### MATERIAL SHOWN ###
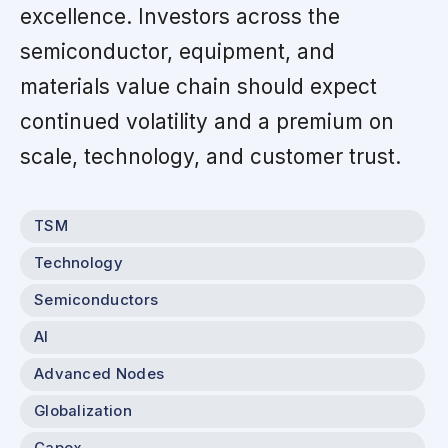
excellence. Investors across the
semiconductor, equipment, and
materials value chain should expect
continued volatility and a premium on
scale, technology, and customer trust.
TSM
Technology
Semiconductors
AI
Advanced Nodes
Globalization
Capex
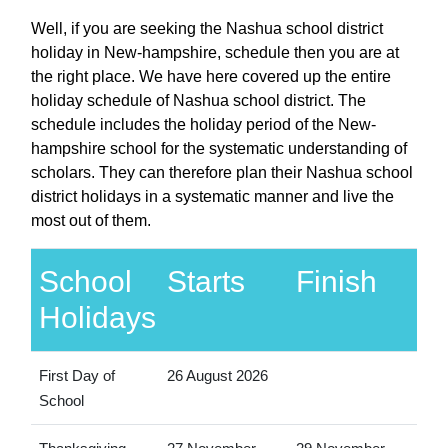
Well, if you are seeking the Nashua school district
holiday in New-hampshire, schedule then you are at
the right place. We have here covered up the entire
holiday schedule of Nashua school district. The
schedule includes the holiday period of the New-
hampshire school for the systematic understanding of
scholars. They can therefore plan their Nashua school
district holidays in a systematic manner and live the
most out of them.
School
Starts
Finish
Holidays
First Day of
26 August 2026
School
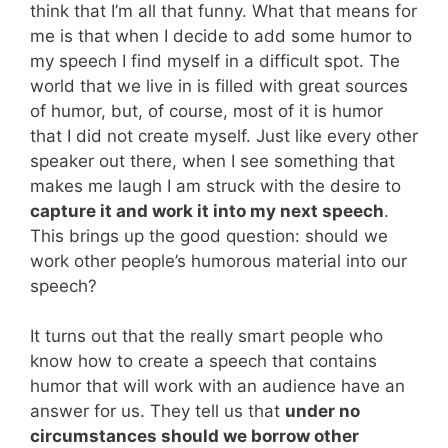
think that I’m all that funny. What that means for
me is that when I decide to add some humor to
my speech I find myself in a difficult spot. The
world that we live in is filled with great sources
of humor, but, of course, most of it is humor
that I did not create myself. Just like every other
speaker out there, when I see something that
makes me laugh I am struck with the desire to
capture it and work it into my next speech
.
This brings up the good question: should we
work other people’s humorous material into our
speech?
It turns out that the really smart people who
know how to create a speech that contains
humor that will work with an audience have an
answer for us. They tell us that
under no
circumstances should we borrow other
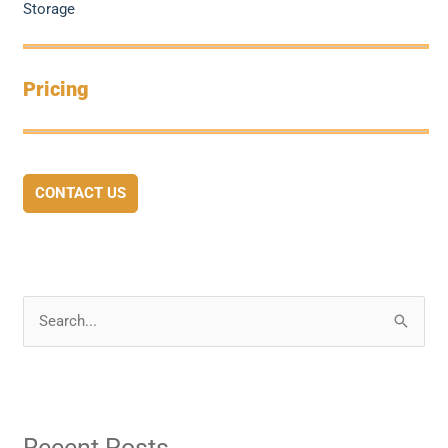
Storage
Pricing
CONTACT US
S
e
a
r
Recent Posts
c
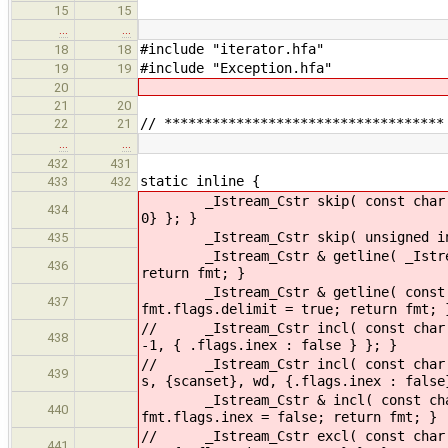
15
15
…
…
#include "iterator.hfa"
18
18
#include "Exception.hfa"
19
19
20
21
20
// ***********************************
22
21
…
…
432
431
static inline {
433
432
_Istream_Cstr skip( const char scan
434
0} }; }
_Istream_Cstr skip( unsigned int wd
435
_Istream_Cstr & getline( _Istream_C
436
return fmt; }
_Istream_Cstr & getline( const char
437
fmt.flags.delimit = true; return fmt; 
// _Istream_Cstr incl( const char sc
438
-1, { .flags.inex : false } }; }
// _Istream_Cstr incl( const char sc
439
s, {scanset}, wd, {.flags.inex : false
_Istream_Cstr & incl( const char sc
440
fmt.flags.inex = false; return fmt; }
// _Istream_Cstr excl( const char sc
441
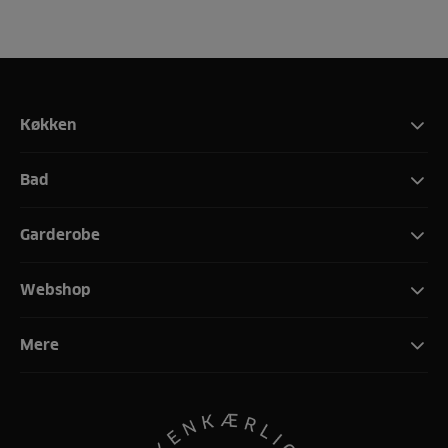
Køkken
Bad
Garderobe
Webshop
Mere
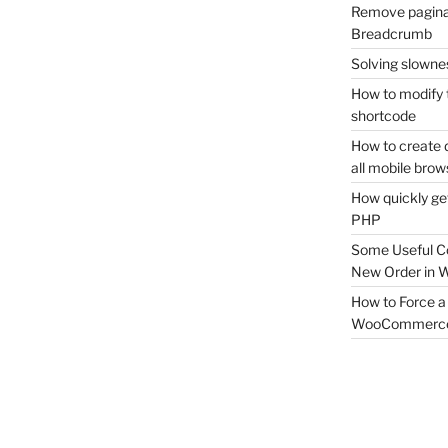
Remove pagina
Breadcrumb
Solving slownes
How to modify 
shortcode
How to create 
all mobile brow
How quickly ge
PHP
Some Useful C
New Order in
How to Force a 
WooCommerc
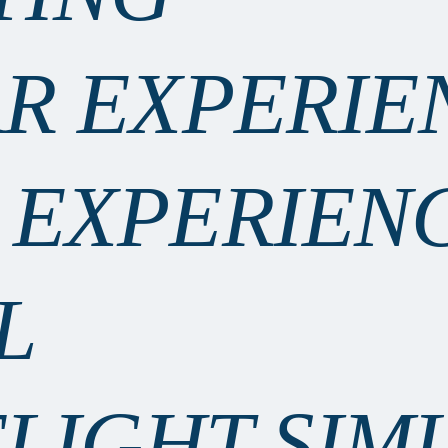
AR EXPERIE
 EXPERIEN
L
FLIGHT SIM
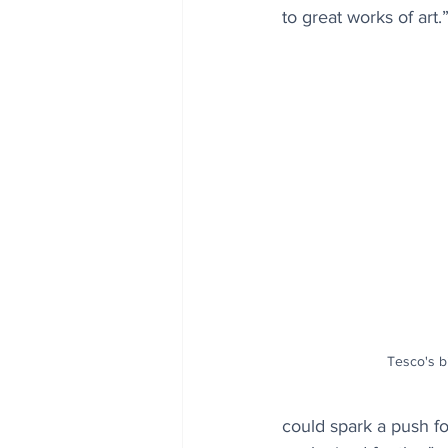
to great works of art.
Tesco's bi
could spark a push f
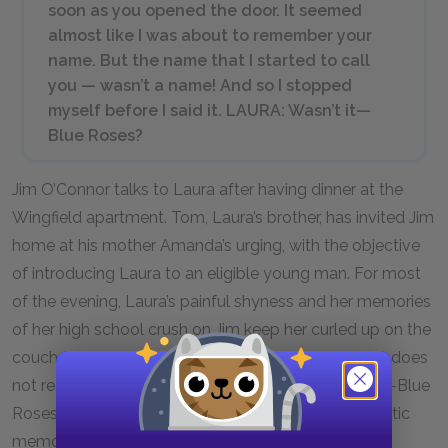
soon as you opened the door. It seemed
almost like I was about to remember your
name. But the name that I started to call
you — wasn’t a name! And so I stopped
myself before I said it. LAURA: Wasn’t it—
Blue Roses?
Jim O’Connor talks to Laura after having dinner at the
Wingfield apartment. Tom, Laura’s brother, has invited Jim
home at his mother Amanda’s urging, with the objective
of introducing Laura to an eligible young man. For most
of the evening, Laura’s painful shyness and her memories
of her high school crush on Jim keep her curled up on the
couch. Now Jim finally remembers her. However, he does
not realize that his high school nickname for Laura—Blue
Roses—stands as one of her most treasured romantic
memories.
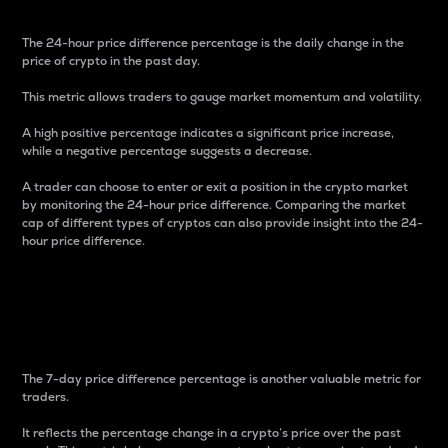
The 24-hour price difference percentage is the daily change in the
price of crypto in the past day.
This metric allows traders to gauge market momentum and volatility.
A high positive percentage indicates a significant price increase,
while a negative percentage suggests a decrease.
A trader can choose to enter or exit a position in the crypto market
by monitoring the 24-hour price difference. Comparing the market
cap of different types of cryptos can also provide insight into the 24-
hour price difference.
7-Day Price Difference
Percentage
The 7-day price difference percentage is another valuable metric for
traders.
It reflects the percentage change in a crypto’s price over the past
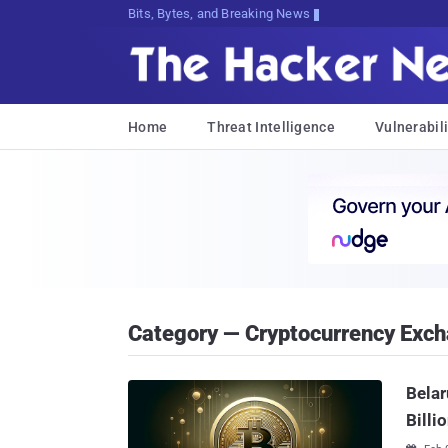
Bits, Bytes, and Breaking News
Home
Threat Intelligence
Vulnerabili
Category — Cryptocurrency Exc
Belar
Billi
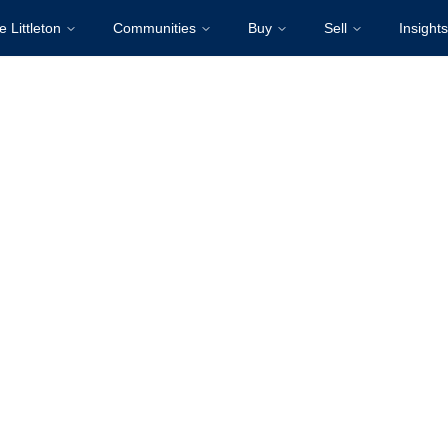
e Littleton
Communities
Buy
Sell
Insights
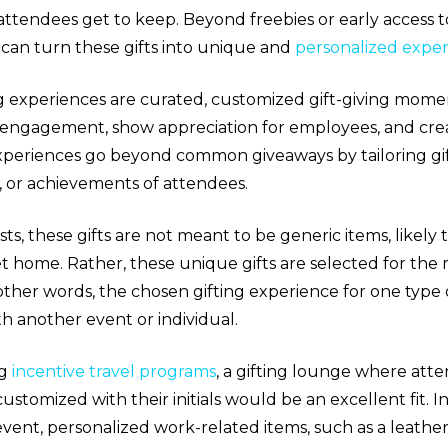
 attendees get to keep. Beyond freebies or early access 
 can turn these gifts into unique and
personalized exper
ng experiences are curated, customized gift-giving mome
ngagement, show appreciation for employees, and crea
periences go beyond common giveaways by tailoring gift
, or achievements of attendees.
s, these gifts are not meant to be generic items, likely 
 home. Rather, these unique gifts are selected for the 
 other words, the chosen gifting experience for one type
th another event or individual.
ng
incentive travel programs
, a gifting lounge where atte
ustomized with their initials would be an excellent fit. In
event, personalized work-related items, such as a leath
###
■ EXERCISE DESCRIPTION
Find and count the lines of the data that include the string "event", and report that figure by itself.

■ REPLY
2